“The ELF conference is only the tip of an iceberg”

Greg Pritchard talks about the exciting connections happening in Europe between evangelical leaders with a heart for God’s mission.

Joel Forster , Evangelical Focus

KRAKOW · 08 APRIL 2015 · 18:55 CET

A session of the 2014 ELF conference. ,European Leaderhsip Forum
A session of the 2014 ELF conference.

The town of Wisla (in Poland) will host at the end of May one of the key gatherings of Christian leaders in the continent, the European Leadership Forum (ELF).

About 700 evangelical leaders from over 40 countries will come together to share experiences, get intensive training in their area of work and connect with other Christians with a similar vision.

More than 130 speakers will teach in a wide programme which offers 26 different thematic networks, such as Church Planting, Apologetics, Bible teaching, Science, Media Communications, Ministry to Muslims and Politics and Society.

The conference is led by a board of Christian leaders from different European countries.

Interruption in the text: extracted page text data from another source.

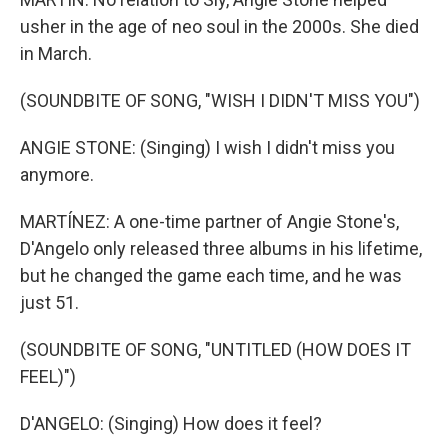
usher in the age of neo soul in the 2000s. She died
in March.
(SOUNDBITE OF SONG, "WISH I DIDN'T MISS YOU")
ANGIE STONE: (Singing) I wish I didn't miss you
anymore.
MARTÍNEZ: A one-time partner of Angie Stone's,
D'Angelo only released three albums in his lifetime,
but he changed the game each time, and he was
just 51.
(SOUNDBITE OF SONG, "UNTITLED (HOW DOES IT
FEEL)")
D'ANGELO: (Singing) How does it feel?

The vision is to “renew the biblical church and re-evangelise Europe” and this is why the yearly event is designed “to help leaders where they are.”


Greg Pritchard.

With the years, ELF has become a “coalition of evangelical Christian groups”, a platform which seeks to “provide a bridge between God’s global resources and local leaders from all over Europe.”

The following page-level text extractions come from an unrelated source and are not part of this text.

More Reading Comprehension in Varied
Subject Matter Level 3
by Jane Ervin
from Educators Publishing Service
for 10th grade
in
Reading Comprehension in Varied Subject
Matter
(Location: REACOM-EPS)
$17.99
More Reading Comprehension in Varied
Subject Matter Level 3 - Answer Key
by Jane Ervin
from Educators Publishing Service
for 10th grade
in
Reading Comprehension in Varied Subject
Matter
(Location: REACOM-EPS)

The days in Spring will help “identify, unite, mentor and resource evangelical leaders”, the organisation hopes.

Evangelical Focus interviewed Greg Pritchard, the director of ELF.

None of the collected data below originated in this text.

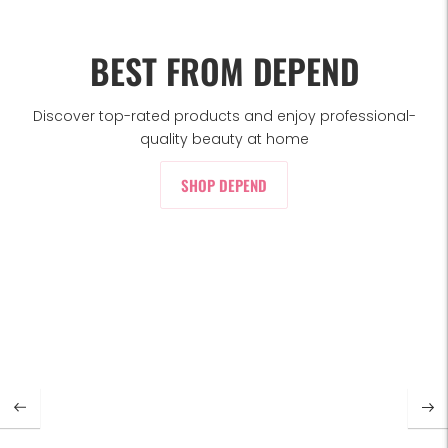
BEST FROM DEPEND
Discover top-rated products and enjoy professional-
quality beauty at home
SHOP DEPEND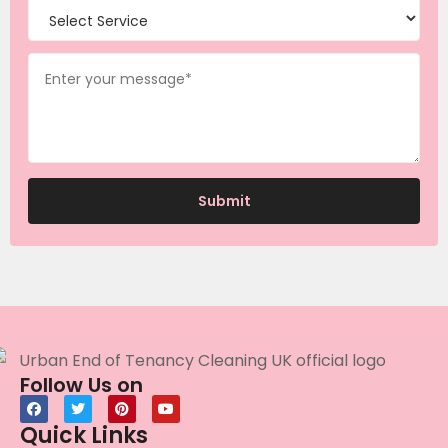
Follow Us on
Quick Links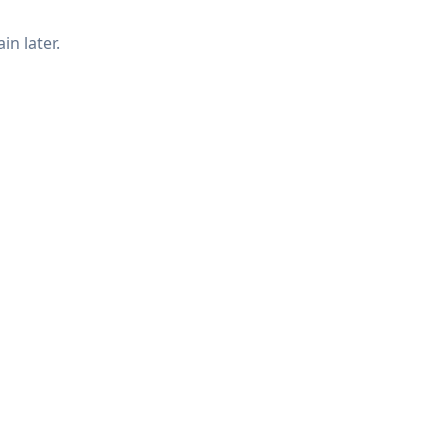
in later.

Where did all start? “I brought the need to the president of the European Evangelical Alliance and said to him: ‘It seems there is a need for networks, groups of leaders who are focused on similar areas who work together’. And he said: ‘It is actually true but we don’t know how to do it, could you help us to develop some networks?’ And particularly he asked to work for Central and Eastern Europeans”, explains Greg Pritchard.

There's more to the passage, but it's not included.